Moody’s announced yesterday it was removing a negative rating watch for Rockland County after county officials met last week with representatives of Moody’s, Standard and Poor’s and Fitch Ratings last week, County Executive C. Scott Vanderhoef to The Journal News.
Moody’s downgraded the county’s rating to Baa3—just shy of junk status. That gave Rockland the lowest credit rating of all counties in the state. It also gave the county a negative watch, placing it on a 30- to 60-day watch for an imminent downgrade. Moody’s announced this week has ended the review.
“It means they’ve taken us off the list,” Vanderhoef told The Journal News. “That’s what we went down there (Manhattan) to accomplish.”
Elected officials in Rockland working to address an overall budget deficit in the county of roughly $95 million and a 2012 budget shortfall of some $40 million.

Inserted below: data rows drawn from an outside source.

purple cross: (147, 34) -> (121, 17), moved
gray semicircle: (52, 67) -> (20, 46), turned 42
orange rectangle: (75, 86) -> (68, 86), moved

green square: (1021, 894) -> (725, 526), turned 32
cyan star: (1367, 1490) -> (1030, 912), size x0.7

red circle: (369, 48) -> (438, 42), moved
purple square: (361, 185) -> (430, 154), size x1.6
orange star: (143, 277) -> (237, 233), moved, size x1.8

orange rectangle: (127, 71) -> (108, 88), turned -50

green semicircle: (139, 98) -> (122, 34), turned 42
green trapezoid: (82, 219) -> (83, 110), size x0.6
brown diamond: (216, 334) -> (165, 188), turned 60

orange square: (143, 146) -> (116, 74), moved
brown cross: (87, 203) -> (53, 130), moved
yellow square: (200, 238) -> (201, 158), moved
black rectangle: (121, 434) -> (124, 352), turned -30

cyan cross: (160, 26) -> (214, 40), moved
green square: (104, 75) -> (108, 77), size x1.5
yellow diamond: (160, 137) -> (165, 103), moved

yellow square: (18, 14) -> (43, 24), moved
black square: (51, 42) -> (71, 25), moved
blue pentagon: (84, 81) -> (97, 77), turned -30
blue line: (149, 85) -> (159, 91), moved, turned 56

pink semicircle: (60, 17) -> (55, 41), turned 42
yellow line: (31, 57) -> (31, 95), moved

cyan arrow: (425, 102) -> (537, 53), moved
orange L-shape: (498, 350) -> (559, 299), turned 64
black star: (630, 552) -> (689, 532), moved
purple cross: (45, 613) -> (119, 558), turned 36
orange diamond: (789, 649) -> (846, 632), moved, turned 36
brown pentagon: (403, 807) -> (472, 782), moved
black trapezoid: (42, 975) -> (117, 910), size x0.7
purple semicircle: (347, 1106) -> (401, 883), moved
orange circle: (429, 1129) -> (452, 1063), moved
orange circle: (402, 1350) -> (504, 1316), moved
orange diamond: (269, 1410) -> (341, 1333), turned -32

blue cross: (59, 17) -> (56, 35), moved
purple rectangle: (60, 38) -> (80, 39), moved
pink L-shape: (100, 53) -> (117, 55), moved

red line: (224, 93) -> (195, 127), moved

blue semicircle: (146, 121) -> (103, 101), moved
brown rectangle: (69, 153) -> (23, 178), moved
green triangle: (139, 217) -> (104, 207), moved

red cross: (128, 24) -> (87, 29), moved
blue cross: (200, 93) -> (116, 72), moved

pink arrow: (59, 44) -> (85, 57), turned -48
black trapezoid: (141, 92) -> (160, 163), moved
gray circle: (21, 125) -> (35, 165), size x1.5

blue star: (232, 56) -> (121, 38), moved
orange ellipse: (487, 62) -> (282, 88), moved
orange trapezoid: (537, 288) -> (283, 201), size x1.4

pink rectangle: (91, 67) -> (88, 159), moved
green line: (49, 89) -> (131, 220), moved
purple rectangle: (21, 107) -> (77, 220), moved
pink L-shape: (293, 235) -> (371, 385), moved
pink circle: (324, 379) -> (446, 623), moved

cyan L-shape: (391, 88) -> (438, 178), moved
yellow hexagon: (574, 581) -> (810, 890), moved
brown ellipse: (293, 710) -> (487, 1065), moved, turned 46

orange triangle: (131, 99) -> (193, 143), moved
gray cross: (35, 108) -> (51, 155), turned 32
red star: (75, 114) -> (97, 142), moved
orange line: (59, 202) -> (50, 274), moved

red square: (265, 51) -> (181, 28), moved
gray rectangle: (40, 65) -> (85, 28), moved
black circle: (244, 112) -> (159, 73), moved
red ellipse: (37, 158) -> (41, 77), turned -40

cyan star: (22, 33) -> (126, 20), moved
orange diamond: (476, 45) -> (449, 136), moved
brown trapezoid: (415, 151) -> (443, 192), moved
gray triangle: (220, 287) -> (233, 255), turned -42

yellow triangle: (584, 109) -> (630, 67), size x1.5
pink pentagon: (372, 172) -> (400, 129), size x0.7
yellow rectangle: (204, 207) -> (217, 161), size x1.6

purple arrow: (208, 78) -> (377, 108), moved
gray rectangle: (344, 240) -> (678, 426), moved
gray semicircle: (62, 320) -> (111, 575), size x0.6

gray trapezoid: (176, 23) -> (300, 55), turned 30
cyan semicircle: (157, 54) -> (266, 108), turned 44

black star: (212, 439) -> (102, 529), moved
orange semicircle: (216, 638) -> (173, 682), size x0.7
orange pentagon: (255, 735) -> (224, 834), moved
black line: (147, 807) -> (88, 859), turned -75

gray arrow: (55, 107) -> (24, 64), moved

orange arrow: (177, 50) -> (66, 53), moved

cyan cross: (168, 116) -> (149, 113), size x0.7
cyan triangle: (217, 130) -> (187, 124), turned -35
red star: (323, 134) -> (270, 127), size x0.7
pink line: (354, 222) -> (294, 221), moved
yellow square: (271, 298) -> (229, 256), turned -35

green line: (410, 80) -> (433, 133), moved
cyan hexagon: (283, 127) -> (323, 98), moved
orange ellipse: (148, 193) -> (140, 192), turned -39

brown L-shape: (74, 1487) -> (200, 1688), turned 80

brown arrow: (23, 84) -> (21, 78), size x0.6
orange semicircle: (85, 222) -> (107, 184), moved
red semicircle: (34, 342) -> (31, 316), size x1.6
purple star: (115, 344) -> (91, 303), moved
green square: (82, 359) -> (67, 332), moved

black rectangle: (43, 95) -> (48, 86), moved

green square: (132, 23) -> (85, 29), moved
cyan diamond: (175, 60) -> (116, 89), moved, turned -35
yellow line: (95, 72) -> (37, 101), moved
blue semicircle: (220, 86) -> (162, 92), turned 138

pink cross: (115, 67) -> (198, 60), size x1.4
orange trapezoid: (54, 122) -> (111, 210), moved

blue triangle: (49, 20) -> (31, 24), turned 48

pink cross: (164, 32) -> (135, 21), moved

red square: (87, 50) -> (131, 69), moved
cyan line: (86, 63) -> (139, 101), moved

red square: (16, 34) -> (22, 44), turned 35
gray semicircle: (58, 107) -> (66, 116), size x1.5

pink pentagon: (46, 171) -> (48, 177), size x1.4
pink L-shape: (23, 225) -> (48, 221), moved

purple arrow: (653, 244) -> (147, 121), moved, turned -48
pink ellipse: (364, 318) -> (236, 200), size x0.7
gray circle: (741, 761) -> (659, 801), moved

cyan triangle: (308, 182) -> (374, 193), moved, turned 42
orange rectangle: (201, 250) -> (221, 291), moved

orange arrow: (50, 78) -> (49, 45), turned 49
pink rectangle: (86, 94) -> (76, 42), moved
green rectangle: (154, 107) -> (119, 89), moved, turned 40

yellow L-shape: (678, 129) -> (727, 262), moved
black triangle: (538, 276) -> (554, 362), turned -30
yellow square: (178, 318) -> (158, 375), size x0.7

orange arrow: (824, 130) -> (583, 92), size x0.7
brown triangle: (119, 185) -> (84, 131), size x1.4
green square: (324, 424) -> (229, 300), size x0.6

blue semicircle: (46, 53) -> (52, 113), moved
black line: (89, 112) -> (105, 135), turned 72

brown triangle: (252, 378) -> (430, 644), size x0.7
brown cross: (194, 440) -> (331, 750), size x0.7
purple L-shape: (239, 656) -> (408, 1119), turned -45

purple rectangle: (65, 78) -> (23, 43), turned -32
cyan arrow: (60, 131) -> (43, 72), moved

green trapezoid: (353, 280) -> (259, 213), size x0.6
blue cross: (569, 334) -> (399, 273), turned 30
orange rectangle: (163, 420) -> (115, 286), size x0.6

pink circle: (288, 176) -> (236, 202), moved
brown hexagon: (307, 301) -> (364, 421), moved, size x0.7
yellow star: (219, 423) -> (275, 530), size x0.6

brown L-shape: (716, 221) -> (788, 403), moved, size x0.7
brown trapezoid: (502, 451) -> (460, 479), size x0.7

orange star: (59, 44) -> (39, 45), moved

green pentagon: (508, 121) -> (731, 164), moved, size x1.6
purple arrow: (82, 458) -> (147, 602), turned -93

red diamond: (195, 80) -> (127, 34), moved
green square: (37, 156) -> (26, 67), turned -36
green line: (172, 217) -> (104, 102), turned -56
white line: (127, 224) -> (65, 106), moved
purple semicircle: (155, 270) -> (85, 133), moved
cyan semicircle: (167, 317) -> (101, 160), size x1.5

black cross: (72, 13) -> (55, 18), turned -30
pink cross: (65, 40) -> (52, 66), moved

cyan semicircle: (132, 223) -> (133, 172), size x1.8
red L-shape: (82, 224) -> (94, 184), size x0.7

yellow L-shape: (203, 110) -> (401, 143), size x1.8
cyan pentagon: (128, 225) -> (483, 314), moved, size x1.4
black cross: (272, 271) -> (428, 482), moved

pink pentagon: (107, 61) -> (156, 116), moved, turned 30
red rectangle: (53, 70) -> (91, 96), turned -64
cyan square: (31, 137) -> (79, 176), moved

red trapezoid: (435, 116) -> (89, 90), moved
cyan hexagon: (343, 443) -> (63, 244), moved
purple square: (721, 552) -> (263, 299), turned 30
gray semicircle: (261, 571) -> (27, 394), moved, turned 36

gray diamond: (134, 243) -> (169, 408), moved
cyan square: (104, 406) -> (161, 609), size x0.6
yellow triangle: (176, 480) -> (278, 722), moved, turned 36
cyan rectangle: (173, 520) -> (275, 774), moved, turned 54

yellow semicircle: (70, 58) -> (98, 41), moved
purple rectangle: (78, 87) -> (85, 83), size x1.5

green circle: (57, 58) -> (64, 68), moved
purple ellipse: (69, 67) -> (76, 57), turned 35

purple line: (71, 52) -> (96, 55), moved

Moody’s is still giving the county a negative outlook, which means it could face another credit downgrade in the future. A lower credit rating means taxpayers will be charged higher interest.
The county has asked the state Legislature, which adjourns its regular session today, for permission to borrow $80 million to address the deficit. The county will save $22 million by laying off 102 employees, eliminating more than three dozen vacant jobs, hiking property taxes by 30 percent and other measures.